Spark Job Submission To Kubernetes Cluster
The spark-client
snap contains the Apache Spark spark-submit
utility for Kubernetes distribution.
Pre-requisites
Before being able to use the spark-submit
utility, make sure that you have a service account available. Note that for running applications as outlined in the following guide, you DON’T need to have administrative rights on the kubernetes cluster. The service account created by an administrator (more details on the functionalities here) already provides the minimal set of permission to run Spark jobs on the associated namespace on K8s.
Validating Setup with an Example Spark Job
In order to test the validity of your setup, we can launch the Pi example bundled with Apache Spark:
SPARK_EXAMPLES_JAR_NAME='spark-examples_2.12-3.4.1.jar'
spark-client.spark-submit \
--deploy-mode cluster \
--class org.apache.spark.examples.SparkPi \
local:///opt/spark/examples/jars/$SPARK_EXAMPLES_JAR_NAME 100
Note In case executor pods fail to schedule due to insufficient CPU resources (either locally or in CI/CD pipelines), issue fractional CPU requests.
The command above is using the default (spark
) user. Following the example from the previous chapter, the command has two more parameters (--username
, --namespace
)… However since we’ve already set the same deploy-mode
defaults for the user, that parameter can be skipped.
Such as:
spark-client.spark-submit \
--username demouser \
--namespace demonamespace \
--class org.apache.spark.examples.SparkPi \
local:///opt/spark/examples/jars/$SPARK_EXAMPLES_JAR_NAME 100
In case you’d like to monitor your submission, you could easily do it on the level of K8 pods. Typically:
$ kubectl get pod
org-apache-spark-examples-sparkpi-bd526f87e1deb586-driver 0/1 Completed 0 18h
spark-pi-32f7f187e5c9ea7f-exec-3 0/1 Terminating 0 2m8s
$ kubectl logs -f org-apache-spark-examples-sparkpi-bd526f87e1deb586-driver
Adding Big Data to the mix
It’s time to test out with a real big data workload. Here we assume that
- the input data is placed in S3
- the code i.e. python script is also placed in S3 and reads from the provided input location.

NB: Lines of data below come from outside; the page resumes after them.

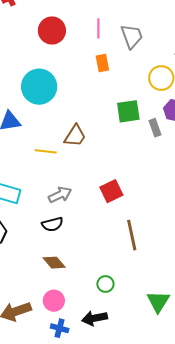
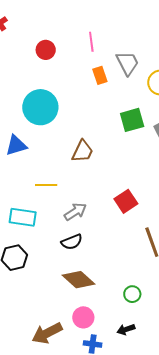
red circle: (52, 30) -> (46, 50), size x0.7
gray trapezoid: (132, 36) -> (127, 63), moved
yellow line: (46, 151) -> (46, 185), moved
brown diamond: (54, 263) -> (79, 280), size x1.4
black arrow: (95, 318) -> (126, 329), size x0.7

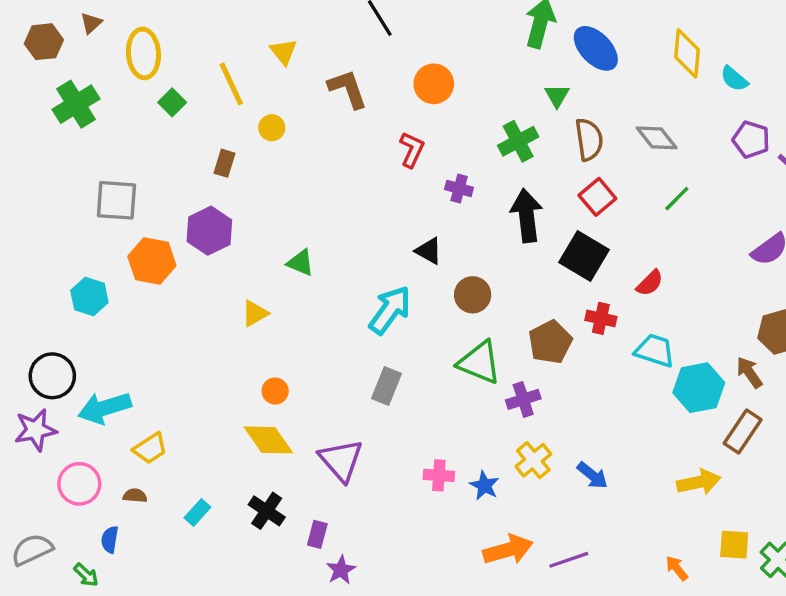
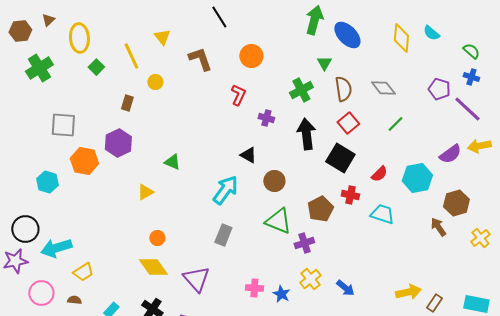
cyan semicircle: (734, 79) -> (431, 33), moved
cyan hexagon: (699, 388) -> (417, 178), moved
brown rectangle: (743, 432) -> (434, 303), moved, size x0.7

- the destination directory for output is also in S3
To launch the Spark job in this scenario, make sure the S3 access related information is available to you. Then execute the following commands.
APP_NAME='my-pyspark-app'
NUM_INSTANCES=5
NAMESPACE=<namespace for your spark K8s service account>
K8S_SERVICE_ACCOUNT_FOR_SPARK=<your spark K8s service account>
S3_ACCESS_KEY=<your s3 access key>
S3_SECRET_KEY=<your s3 secret key>
S3A_CREDENTIALS_PROVIDER_CLASS=org.apache.hadoop.fs.s3a.SimpleAWSCredentialsProvider
S3A_ENDPOINT=<your s3 endpoint>
S3A_SSL_ENABLED=false
S3_PATH_FOR_CODE_PY_FILE=</path/to/your/python_script_in_S3.py>
spark-client.spark-submit --deploy-mode cluster --name $APP_NAME \
--conf spark.executor.instances=$NUM_INSTANCES \
--conf spark.kubernetes.namespace=$NAMESPACE \
--conf spark.kubernetes.authenticate.driver.serviceAccountName=$K8S_SERVICE_ACCOUNT_FOR_SPARK \
--conf spark.hadoop.fs.s3a.access.key=$S3_ACCESS_KEY \
--conf spark.hadoop.fs.s3a.secret.key=$S3_SECRET_KEY \
--conf spark.hadoop.fs.s3a.aws.credentials.provider=$S3A_CREDENTIALS_PROVIDER_CLASS \
--conf spark.hadoop.fs.s3a.endpoint=$S3A_ENDPOINT \
--conf spark.hadoop.fs.s3a.connection.ssl.enabled=$S3A_SSL_ENABLED \
--conf spark.hadoop.fs.s3a.path.style.access=true \
$S3_PATH_FOR_CODE_PY_FILE
Such configuration parameters can be provided via a spark-defaults.conf
config file placed as described here.
- Either setting SPARK_HOME and placing the config as
$SPARK_HOME/conf/spark-defaults.conf
. Or - Overriding SPARK_CONFS and placing the config as
$SPARK_CONFS/spark-defaults.conf
For example, with a spark-defaults.conf
as provided below for reference, we can make the submit command much simpler.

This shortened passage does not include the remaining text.